I left Buffalo before defending to take up a Brittain postdoc and Georgia Tech. I defended shortly after arriving there. And then the malaise set in. I was flat broke after six years of the PhD and had to work a second job (teaching MWF, the other job literally every other day of the week–I got to sleep until 10 am on Sunday, which was like a day off). Surely this had something to do with the malaise, but whatever caused me to feel this way, feel this way I did. I did not read anything that was not for teaching. I did not write anything but comments on papers. I did nothing at all that would qualify as research. It lasted for the better part of a year.
As someone who grew up reading all of the time (as I expect many English types did), this inability to do what my identity told me I was disturbed me greatly. I wondered if I would be able to remain in the field if I could not at least read new texts for teaching or produce a minimal amount of scholarship. What if the microchip was broken? I was not sure I wanted to feel like I was working all of the time, but I wanted to work some of the time (or at least I wanted to want to work some of the time).
It took a while, but I did come back to reading after about a year. I knew that the reading I was doing was different than what I had done before grad school It was pleasurable, but work lurked at the periphery of my vision at all times. This confluence of work and pleasure eventually became the pleasure itself and I no longer worry about distinguishing between them in terms of reading or going to the movies. On one hand, this confluence has enriched my professional life immensely as I am constantly producing new ideas, some of which I pursue and others of which I don’t. It has also enriched the rest of my life by forcing me to engage in leisure activities that truly take me away from work. I think that the time off my brain and body demanded produced, in the end, a more well-adjusted and well-rounded person. I don’t mean to suggest that I have no problems. Far from it. Nonetheless, I without doubt deal with these problems better now than I ever have in the past. (And let me say that, by virtue of my very good job that I was lucky to get and am lucky to keep I am subsequently lucky to be able to deal with my issues. Not everyone can do this, I understand, for one reason or another. I don’t mean for this story to have a moral dimension or come off as a “by one’s bootstraps” tale. I am lucky to have supportive friends, family, and colleagues who helped me through these periods of my life.)

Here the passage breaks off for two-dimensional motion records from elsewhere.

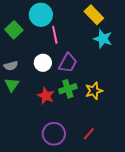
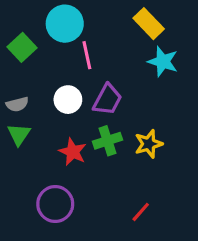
purple circle: (54, 134) -> (55, 204), moved

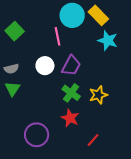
cyan circle: (65, 24) -> (72, 15), moved
green cross: (107, 141) -> (71, 93), turned -36
red star: (73, 152) -> (70, 118), moved

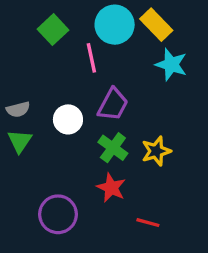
green square: (15, 31) -> (53, 30), moved
white circle: (45, 66) -> (68, 119), moved
red line: (93, 140) -> (148, 223), turned 64

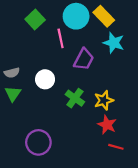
purple trapezoid: (113, 104) -> (84, 59), moved
red star: (111, 188) -> (107, 125), moved
red line: (148, 223) -> (116, 147), moved

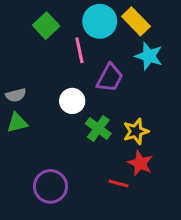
white circle: (45, 79) -> (72, 101), moved
green triangle: (13, 94) -> (17, 123), turned 42
red line: (116, 147) -> (119, 183), moved

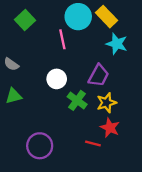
green square: (46, 26) -> (25, 20), moved
purple trapezoid: (110, 78) -> (99, 76), moved
gray semicircle: (16, 95) -> (11, 64), moved, turned 49

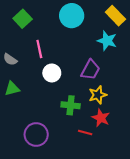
yellow rectangle: (107, 17) -> (115, 16), moved
pink line: (62, 39) -> (39, 49), moved
green cross: (77, 100) -> (71, 105), moved, turned -30

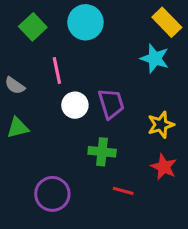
cyan circle: (72, 16) -> (85, 22), moved
purple trapezoid: (90, 70) -> (111, 104), moved, turned -45
yellow star: (98, 95) -> (161, 125), moved
red star: (101, 118) -> (164, 167), moved

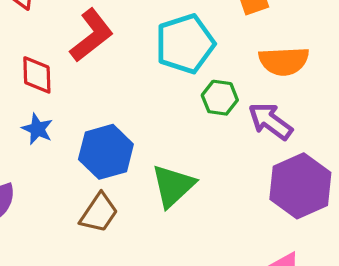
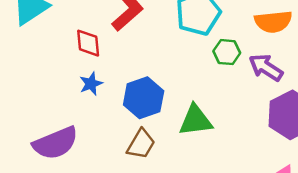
blue star: (37, 129) -> (91, 84), turned 30
green triangle: (173, 186) -> (195, 120), turned 39

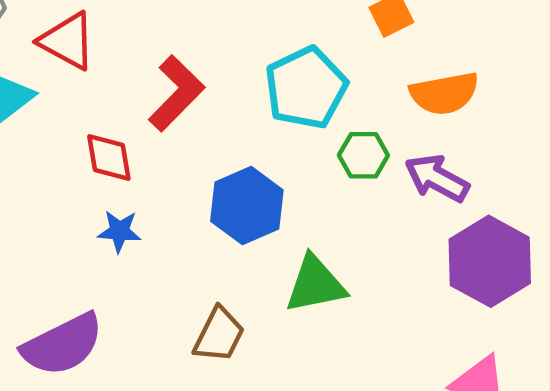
blue star: (91, 84) -> (119, 231), turned 30
blue hexagon: (144, 98) -> (247, 206), moved

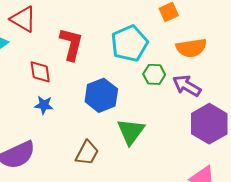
red L-shape: (176, 93) -> (71, 44), turned -32
green triangle: (315, 284) -> (131, 132), turned -44

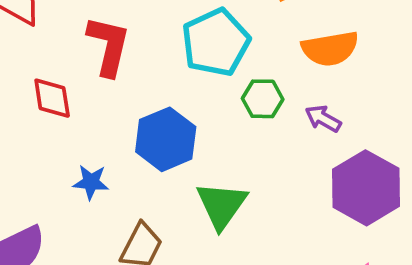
purple arrow: (187, 86) -> (323, 119), size x0.7
blue star: (44, 105) -> (91, 182), moved

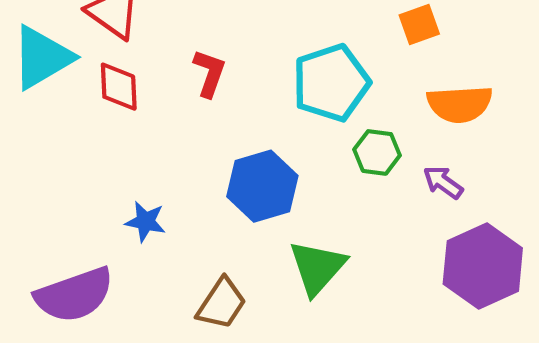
red L-shape: (109, 46) -> (209, 73), size x0.7
red diamond: (52, 98) -> (119, 87), moved
blue star: (91, 182) -> (145, 222), moved

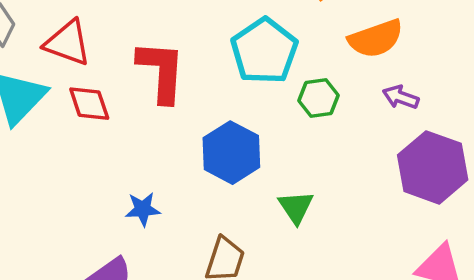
red L-shape: (209, 73) -> (161, 71), size x1.6
purple arrow: (443, 182) -> (401, 97), moved
green triangle: (317, 267) -> (296, 207), size x0.7

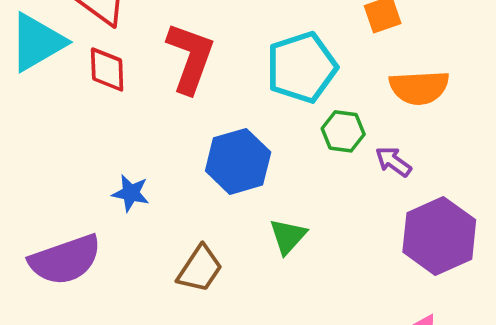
purple arrow: (401, 97) -> (393, 162), moved

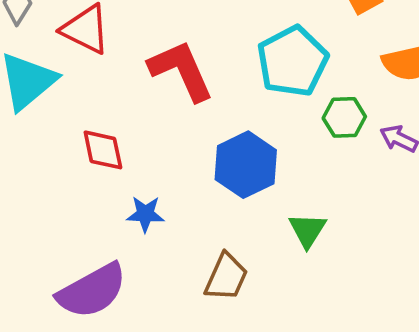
red L-shape: (190, 58) -> (181, 71), turned -34
red diamond: (107, 69) -> (103, 150), moved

Writing took a bit longer. It took perhaps a year and a half following my defense before I was up to producing anything like the academic essay. Everything I had hear about writing without a deadline or any direct need was true. It was very hard for me to conceive of an idea and pursue it without some impetus. CFPs helped, as they provided a starting point, but writing remained difficult even as I was doing it. It remains so today, but (whatever my demeanor as I do it–ask my wife) I find the difficulty rewarding in the end , when all of the ideas come together and I realize that I have said something, however small (and saying something, even if relatively minor and without world-shattering consequences, is enough as Liz Grosz once told a seminar at Buffalo; most people will never have a truly new thought, and this includes academics; we should struggle to produce minor ideas, in the several senses of “minor”).
These rough notes are merely anecdotal. They are part of what I went through, without the gory details. After the conversation of last night, and hearing from a few dissertating PhD students and several recently minted PhDs about their own struggles, I thought I would share them. Cheers.